We are trying to read large number of XML's and run Xquery on them in pyspark for example books xml. We are using spark-xml-utils library.
- We want to feed the directory containing xmls to pyspark.
- Run Xquery on all of them to get our results.
reference answer: Calling scala code in pyspark for XSLT transformations
The definition of xquery processor where xquery is the string of xquery:
proc = sc._jvm.com.elsevier.spark_xml_utils.xquery.XQueryProcessor.getInstance(xquery)

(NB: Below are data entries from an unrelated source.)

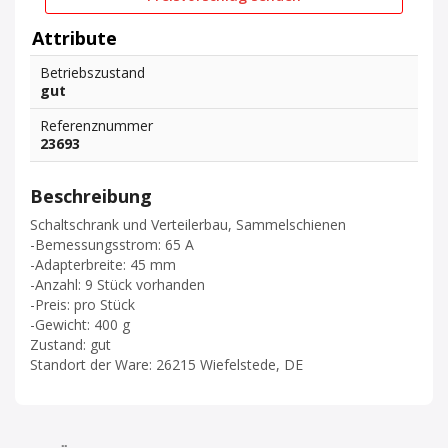
Attribute
Betriebszustand
gut
Referenznummer
23693
Beschreibung
Schaltschrank und Verteilerbau, Sammelschienen
-Bemessungsstrom: 65 A
-Adapterbreite: 45 mm
-Anzahl: 9 Stück vorhanden
-Preis: pro Stück
-Gewicht: 400 g
Zustand: gut
Standort der Ware: 26215 Wiefelstede, DE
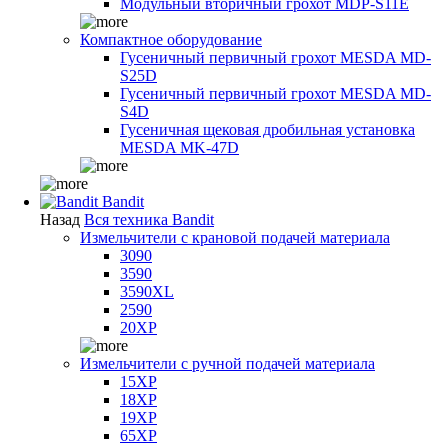
Модульный вторичный грохот MDP-S11E
Компактное оборудование
Гусеничный первичный грохот MESDA MD-
S25D
Гусеничный первичный грохот MESDA MD-
S4D
Гусеничная щековая дробильная установка
MESDA MK-47D
Bandit
Назад
Вся техника Bandit
Измельчители с крановой подачей материала
3090
3590
3590XL
2590
20XP
Измельчители с ручной подачей материала
15XP
18XP
19XP
65XP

We are reading the files in a directory using:
sc.wholeTextFiles("xmls/test_files")
This gives us an RDD containing all the files as a list of tuples:
[ (Filename1,FileContentAsAString), (Filename2,File2ContentAsAString) ]
The xquery evaluates and gives us results if we run on the string (FileContentAsAString)
whole_files = sc.wholeTextFiles("xmls/test_files").collect()
proc.evaluate(whole_files[1][1])
# Prints proper xquery result for that file
Problem:
If we try to run proc.evaluate() on the RDD using lambda function, it is failing.
test_file = sc.wholeTextFiles("xmls/test_files")
test_file.map(lambda x: proc.evaluate(x[1])).collect()
# Should give us a list of xquery results
Error:
PicklingError: Could not serialize object: TypeError: can't pickle _thread.RLock objects
These functions work somehow but not the evaluate above:
Print the content xquery is applied on
test_file.map(lambda x: x[1]).collect()
# Outputs the content. if x[0], gives us the list of filenames
Return the len of characters in the contents
test_file.map(lambda x: len(x[1])).collect()
# Output: [15274, 13689, 13696]
Books example for reference:
books_xquery = """for $x in /bookstore/book
where $x/price>30
return $x/title/data()"""
proc_books = sc._jvm.com.elsevier.spark_xml_utils.xquery.XQueryProcessor.getInstance(books_xquery)
books_xml = sc.wholeTextFiles("xmls/books.xml")
books_xml.map(lambda x: proc_books.evaluate(x[1])).collect()
# Error
# I can share the stacktrace if you guys want